In the depression of my 78th year, an anguish arose about how I’d wasted that precious gift of having a brother who cared for me from the day I was born.
After an inner reckoning with what I’d lost when I left him behind, and after relieving some of the shame of tossing him out along with the rest of my family, I wrote him and asked for a zoom reconnection.
He popped up on my screen in my zoom room. After all those years, there he was.
“Hello gorgeous,” he said and off we went, reweaving the fabric of family.
This summer, 2024, I flew to the East Coast to see my brother and sister, now quite woven together through emails and phone calls.
I spent 5 days at his Long Island home in an over 55 community. We had one full day together while his wife was off with friends. Our conversations went deep. We eventually got to the story of my leaving New York, and him. I listened intently, and felt intensely, as this now old man told me how it felt to him that I left, that he never had the sister he wanted, who would also marry and have children and grandchildren and gather for holidays with his family. He let me see his sadness, and I got to feel my sadness as well.
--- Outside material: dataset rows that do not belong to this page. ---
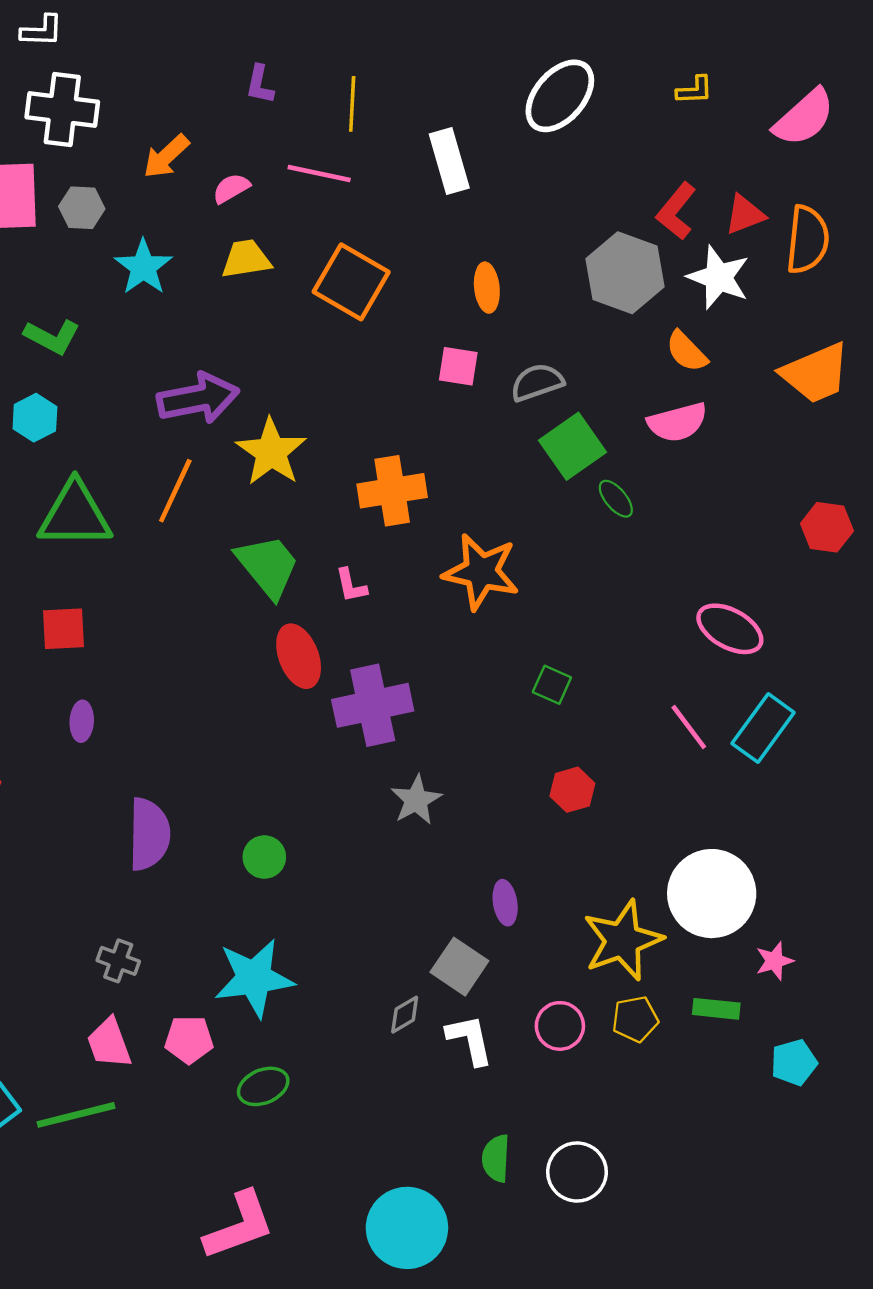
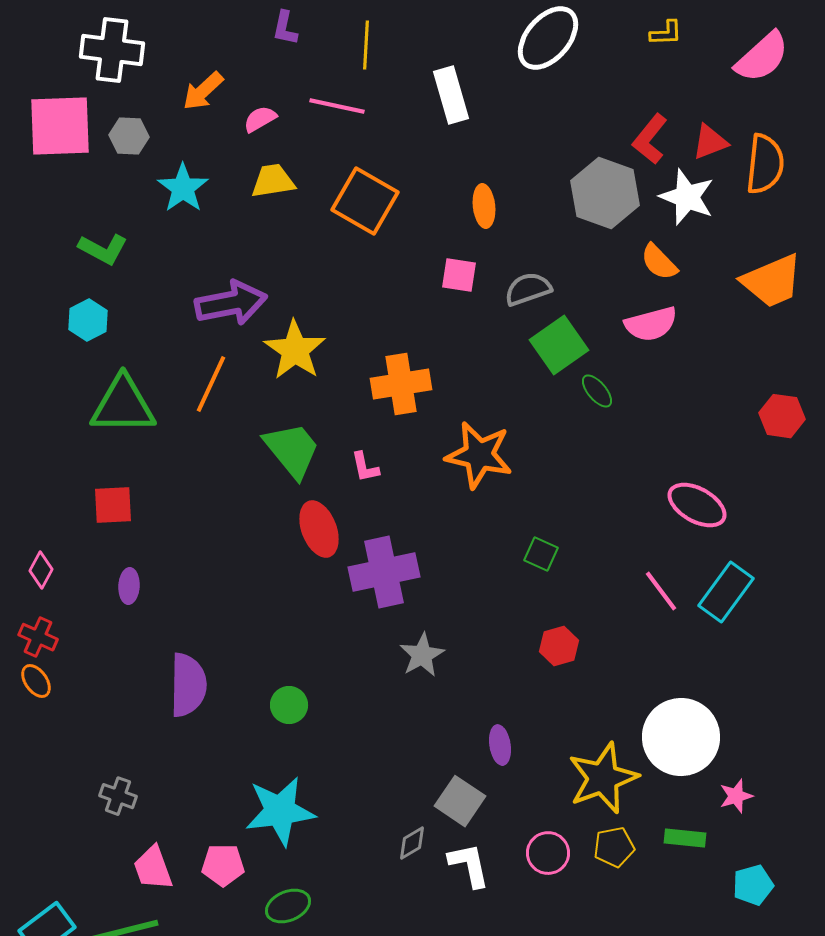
gray cross: (118, 961) -> (118, 796), moved

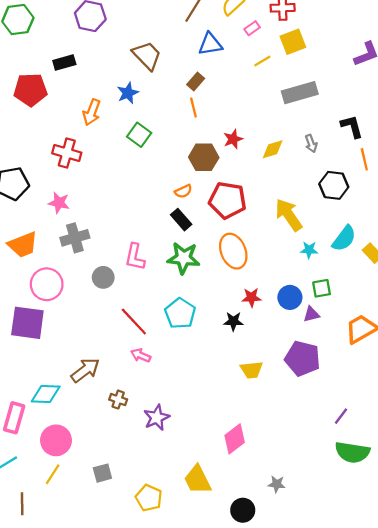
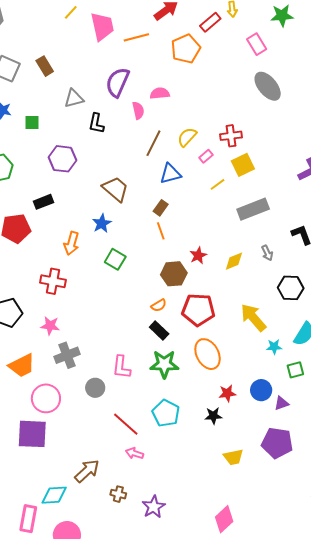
green square: (322, 288) -> (295, 370), moved

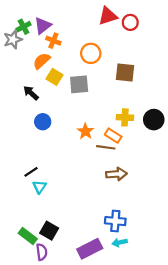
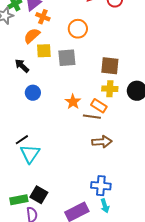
brown square: (125, 73) -> (110, 66), moved
yellow square: (54, 77) -> (44, 51), turned -35
cyan triangle: (40, 187) -> (30, 154), size x1.5
green rectangle: (28, 236) -> (19, 200), turned -48
cyan arrow: (120, 242) -> (105, 206), turned -96

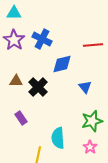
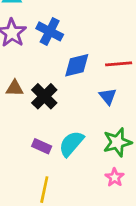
red line: (93, 45) -> (119, 64), moved
purple rectangle: (21, 118) -> (42, 146), moved, turned -32
cyan semicircle: (58, 138) -> (71, 144), moved, turned 45

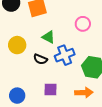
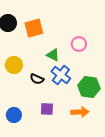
green triangle: (48, 37) -> (53, 55), moved
blue cross: (65, 55) -> (61, 75), turned -30

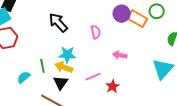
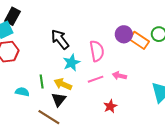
pink semicircle: (96, 32) -> (97, 51), size x1.5
cyan star: (67, 55) -> (71, 63), moved, turned -30
cyan semicircle: (24, 77) -> (22, 92), turned 48
pink line: (93, 77) -> (96, 79), moved

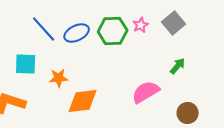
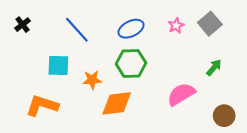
green hexagon: (113, 31) -> (131, 63), moved
blue ellipse: (77, 33) -> (131, 29), moved

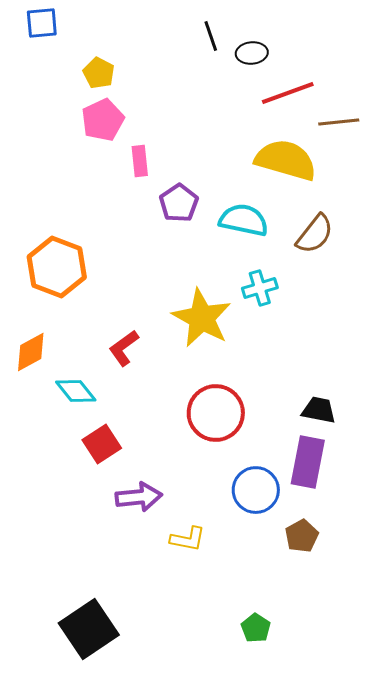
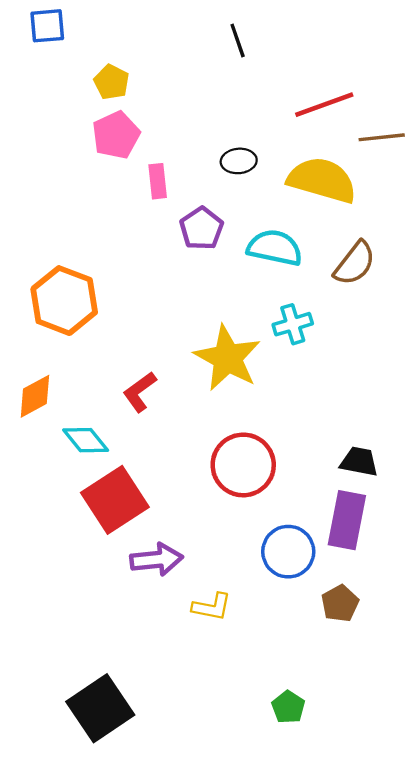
black ellipse: (252, 53) -> (239, 161), moved
red square: (102, 444) -> (115, 500), size x1.5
I then told him about my sadness. I recalled when he went to High School when we moved to a new town. I felt I’d lost him to his new friends.
As we moved deeper into our sense of loss, we talked about my father’s suicide when I was 13 and he was 15. I learned how that impacted him, how he lost a sense of security and confidence and orientation. I talked of my own sense that my father never quite claimed me as his daughter, so the suicide didn’t impact me emotionally as it had my brother. As we talked, we realized that my father’s suicide was like a huge boulder dropped into the small pond of my family. It alienated us all from one another. It’s when my brother and I first lost one another, and the tiny tear in our fabric grew as we grew older.
We talked about how to renew our bond. He didn’t seem to want to just forgive and forget.
“I’m a package deal,” he said, “you have to love my wife and children and grandchildren.”
I said I would.
“You have to start by remembering everyone’s birthdays.”
I said I would.
It was not one of those Hallmark moments. It was a cautious step.
I have your back
Several days later I took a Lyft to JFK airport, bound for home. In the gate area there was only a small charging station for everyone’s phones, so I set mine on the shelf, plugged it in, and sat down, keeping one eye on the phone, the other on my belongings.
A phone started to ring. It took a moment to realize it was mine. I answered. My brother was on the line.
“I want you to know I have your back. I know you have friends, but it’s hard to be a single woman growing old without a family. So I want you to know that I have your back and whatever you need I’m there for you, and that comes not just from me but my whole family.”
I breathed in, sighed out, said thank you, I love you, hung up and cried.
As the unmothered daughter of a bi-polar mother (and she in her turn the same), and being both childless and siblingless in the world, I feel your pain. It takes huge courage and humility to seek a reconciliation, and I shed a tear at how your brother recieved you after all these years. I'm so sorry for the loss of your father to suicide, and the long shadowy tentacles that has left in your whole family's life. Sending love, Jody x
A beautiful, vulnerable piece of writing. And reaching out to your brother, as well as sharing your story with the world are very brave acts on your part. Thank you. May you continue to heal whatever you think needs healing. And we'll all just walk each other home.